## Task details
Show each line of the records below where the word "that" occurs.

======== Extracted data

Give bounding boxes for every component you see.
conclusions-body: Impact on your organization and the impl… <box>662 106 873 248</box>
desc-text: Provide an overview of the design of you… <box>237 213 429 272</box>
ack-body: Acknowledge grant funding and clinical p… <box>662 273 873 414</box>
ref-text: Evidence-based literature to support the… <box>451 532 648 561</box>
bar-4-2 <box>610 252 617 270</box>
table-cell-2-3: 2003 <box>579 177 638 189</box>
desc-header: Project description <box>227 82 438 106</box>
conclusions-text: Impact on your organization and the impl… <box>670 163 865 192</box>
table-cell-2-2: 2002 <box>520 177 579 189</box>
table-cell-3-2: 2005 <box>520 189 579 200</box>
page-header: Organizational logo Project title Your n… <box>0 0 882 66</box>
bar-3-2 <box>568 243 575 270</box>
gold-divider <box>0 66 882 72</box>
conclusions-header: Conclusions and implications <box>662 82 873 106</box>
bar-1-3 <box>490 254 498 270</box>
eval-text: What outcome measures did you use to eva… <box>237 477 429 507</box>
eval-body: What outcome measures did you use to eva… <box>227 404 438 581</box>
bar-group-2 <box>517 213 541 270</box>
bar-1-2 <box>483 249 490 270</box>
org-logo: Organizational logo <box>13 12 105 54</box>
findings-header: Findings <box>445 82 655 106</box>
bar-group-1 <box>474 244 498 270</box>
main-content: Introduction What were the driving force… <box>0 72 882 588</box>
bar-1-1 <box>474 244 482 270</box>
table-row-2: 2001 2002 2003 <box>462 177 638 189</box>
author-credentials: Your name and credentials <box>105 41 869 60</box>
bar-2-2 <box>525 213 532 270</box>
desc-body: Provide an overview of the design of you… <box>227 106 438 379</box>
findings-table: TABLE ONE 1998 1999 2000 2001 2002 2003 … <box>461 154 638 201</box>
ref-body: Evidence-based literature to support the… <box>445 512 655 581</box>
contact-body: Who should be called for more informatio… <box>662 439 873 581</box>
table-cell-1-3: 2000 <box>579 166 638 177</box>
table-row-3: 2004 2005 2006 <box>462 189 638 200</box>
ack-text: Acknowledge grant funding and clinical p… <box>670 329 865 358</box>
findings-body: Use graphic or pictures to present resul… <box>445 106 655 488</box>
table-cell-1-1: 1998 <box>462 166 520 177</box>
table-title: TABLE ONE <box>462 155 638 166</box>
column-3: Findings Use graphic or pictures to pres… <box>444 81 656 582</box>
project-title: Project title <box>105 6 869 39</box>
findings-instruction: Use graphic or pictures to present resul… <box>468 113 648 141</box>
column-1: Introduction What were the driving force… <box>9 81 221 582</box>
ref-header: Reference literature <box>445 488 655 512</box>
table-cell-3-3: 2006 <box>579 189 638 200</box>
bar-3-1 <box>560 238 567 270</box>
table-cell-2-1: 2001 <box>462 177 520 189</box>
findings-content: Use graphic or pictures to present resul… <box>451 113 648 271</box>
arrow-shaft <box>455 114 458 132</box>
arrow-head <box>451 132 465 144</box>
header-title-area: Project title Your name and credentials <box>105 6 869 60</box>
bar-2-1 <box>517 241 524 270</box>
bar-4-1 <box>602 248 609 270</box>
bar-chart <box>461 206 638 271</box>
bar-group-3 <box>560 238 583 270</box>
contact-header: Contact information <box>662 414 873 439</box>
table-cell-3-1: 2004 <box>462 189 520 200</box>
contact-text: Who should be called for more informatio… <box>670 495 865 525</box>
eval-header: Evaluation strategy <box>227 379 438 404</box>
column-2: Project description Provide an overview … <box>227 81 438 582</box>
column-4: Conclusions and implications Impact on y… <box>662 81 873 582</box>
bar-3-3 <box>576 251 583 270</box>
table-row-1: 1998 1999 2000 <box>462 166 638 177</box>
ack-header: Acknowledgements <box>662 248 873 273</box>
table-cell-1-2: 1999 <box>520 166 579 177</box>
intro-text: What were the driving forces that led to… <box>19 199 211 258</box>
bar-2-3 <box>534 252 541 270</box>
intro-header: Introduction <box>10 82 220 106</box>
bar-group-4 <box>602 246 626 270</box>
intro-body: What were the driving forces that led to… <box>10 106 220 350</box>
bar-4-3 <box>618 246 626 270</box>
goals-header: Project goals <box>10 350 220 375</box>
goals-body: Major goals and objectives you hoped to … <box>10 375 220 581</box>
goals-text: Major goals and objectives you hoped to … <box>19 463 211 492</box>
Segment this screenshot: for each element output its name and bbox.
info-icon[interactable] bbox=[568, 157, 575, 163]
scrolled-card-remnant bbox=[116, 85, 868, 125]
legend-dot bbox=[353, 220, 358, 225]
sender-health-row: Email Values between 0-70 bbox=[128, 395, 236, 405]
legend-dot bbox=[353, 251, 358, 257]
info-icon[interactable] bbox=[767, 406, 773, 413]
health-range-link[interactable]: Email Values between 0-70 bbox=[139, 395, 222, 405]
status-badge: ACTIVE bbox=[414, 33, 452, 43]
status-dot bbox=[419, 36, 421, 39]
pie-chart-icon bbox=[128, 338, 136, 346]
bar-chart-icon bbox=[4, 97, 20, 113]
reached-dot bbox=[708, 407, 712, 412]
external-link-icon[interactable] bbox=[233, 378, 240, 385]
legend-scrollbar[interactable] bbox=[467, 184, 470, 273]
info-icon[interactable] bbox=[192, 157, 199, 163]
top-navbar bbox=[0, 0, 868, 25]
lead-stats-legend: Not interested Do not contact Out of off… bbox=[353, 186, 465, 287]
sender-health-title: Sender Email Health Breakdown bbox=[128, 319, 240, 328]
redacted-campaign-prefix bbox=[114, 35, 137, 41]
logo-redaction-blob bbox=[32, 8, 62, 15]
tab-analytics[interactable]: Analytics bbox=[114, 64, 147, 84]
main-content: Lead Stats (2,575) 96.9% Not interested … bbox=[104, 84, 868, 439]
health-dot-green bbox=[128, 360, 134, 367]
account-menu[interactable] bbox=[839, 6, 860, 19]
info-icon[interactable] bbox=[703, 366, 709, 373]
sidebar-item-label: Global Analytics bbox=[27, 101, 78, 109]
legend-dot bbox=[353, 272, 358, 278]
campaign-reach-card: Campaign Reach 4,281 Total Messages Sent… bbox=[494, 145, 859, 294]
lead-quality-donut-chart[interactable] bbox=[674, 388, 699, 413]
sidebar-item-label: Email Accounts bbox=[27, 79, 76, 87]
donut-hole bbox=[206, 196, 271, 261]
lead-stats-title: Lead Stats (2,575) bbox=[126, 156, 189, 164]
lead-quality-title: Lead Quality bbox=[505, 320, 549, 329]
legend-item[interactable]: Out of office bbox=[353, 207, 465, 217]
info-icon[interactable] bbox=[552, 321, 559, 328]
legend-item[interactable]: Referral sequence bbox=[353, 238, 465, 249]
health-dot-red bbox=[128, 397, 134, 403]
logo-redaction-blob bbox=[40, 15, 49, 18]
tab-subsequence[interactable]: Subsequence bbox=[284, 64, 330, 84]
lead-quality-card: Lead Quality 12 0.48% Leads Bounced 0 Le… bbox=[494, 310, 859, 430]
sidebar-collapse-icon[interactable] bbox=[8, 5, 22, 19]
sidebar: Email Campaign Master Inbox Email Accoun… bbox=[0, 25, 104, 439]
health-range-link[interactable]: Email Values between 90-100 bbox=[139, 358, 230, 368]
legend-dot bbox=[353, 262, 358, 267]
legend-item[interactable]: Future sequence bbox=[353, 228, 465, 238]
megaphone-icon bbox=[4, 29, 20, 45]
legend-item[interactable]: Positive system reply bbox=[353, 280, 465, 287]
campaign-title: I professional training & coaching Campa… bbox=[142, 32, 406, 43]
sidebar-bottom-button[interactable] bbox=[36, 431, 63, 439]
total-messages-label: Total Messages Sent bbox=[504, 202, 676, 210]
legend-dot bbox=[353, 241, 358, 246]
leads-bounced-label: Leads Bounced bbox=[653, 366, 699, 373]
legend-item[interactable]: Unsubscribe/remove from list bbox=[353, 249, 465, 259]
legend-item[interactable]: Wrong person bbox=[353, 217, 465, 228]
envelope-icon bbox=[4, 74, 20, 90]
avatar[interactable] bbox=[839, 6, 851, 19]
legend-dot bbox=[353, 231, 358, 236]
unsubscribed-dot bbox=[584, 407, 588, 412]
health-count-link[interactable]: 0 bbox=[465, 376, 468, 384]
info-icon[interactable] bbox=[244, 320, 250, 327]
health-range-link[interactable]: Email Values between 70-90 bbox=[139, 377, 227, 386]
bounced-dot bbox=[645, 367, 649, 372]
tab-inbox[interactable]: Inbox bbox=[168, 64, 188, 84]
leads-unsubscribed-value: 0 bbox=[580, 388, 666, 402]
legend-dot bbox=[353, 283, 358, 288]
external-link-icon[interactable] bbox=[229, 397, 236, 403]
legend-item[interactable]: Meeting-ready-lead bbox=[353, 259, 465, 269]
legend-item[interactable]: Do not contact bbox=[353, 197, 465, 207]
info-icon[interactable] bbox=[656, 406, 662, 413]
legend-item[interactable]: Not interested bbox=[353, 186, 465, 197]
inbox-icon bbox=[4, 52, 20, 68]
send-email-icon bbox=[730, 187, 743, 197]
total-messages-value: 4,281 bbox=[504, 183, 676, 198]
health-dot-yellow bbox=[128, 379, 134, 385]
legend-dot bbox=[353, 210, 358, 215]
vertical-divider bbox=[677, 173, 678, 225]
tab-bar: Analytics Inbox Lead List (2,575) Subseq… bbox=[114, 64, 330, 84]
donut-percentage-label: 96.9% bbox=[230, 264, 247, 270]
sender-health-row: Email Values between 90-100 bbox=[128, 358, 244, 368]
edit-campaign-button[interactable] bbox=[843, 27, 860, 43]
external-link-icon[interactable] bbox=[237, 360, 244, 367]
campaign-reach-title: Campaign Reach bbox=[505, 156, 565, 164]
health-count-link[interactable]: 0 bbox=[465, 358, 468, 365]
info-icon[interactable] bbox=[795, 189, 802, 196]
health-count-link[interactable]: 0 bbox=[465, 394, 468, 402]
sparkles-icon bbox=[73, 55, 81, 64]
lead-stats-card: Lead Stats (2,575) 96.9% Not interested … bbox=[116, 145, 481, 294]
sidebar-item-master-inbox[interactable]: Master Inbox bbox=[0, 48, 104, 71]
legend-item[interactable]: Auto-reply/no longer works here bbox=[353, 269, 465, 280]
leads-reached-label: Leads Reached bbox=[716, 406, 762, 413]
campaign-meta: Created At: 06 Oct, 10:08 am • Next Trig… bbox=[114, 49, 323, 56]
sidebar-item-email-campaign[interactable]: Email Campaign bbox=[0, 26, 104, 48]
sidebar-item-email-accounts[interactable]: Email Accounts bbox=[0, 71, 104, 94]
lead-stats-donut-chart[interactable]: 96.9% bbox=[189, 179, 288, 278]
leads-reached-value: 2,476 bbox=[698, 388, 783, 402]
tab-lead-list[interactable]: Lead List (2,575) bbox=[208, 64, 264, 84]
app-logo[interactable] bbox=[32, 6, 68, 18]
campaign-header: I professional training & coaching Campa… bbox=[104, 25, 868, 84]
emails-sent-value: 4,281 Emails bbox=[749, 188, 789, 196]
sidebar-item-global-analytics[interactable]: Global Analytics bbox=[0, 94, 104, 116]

================

## Task result
intro-text: What were the driving forces that led to… <box>19 199 211 258</box>
intro-body: What were the driving forces that led to… <box>10 106 220 350</box>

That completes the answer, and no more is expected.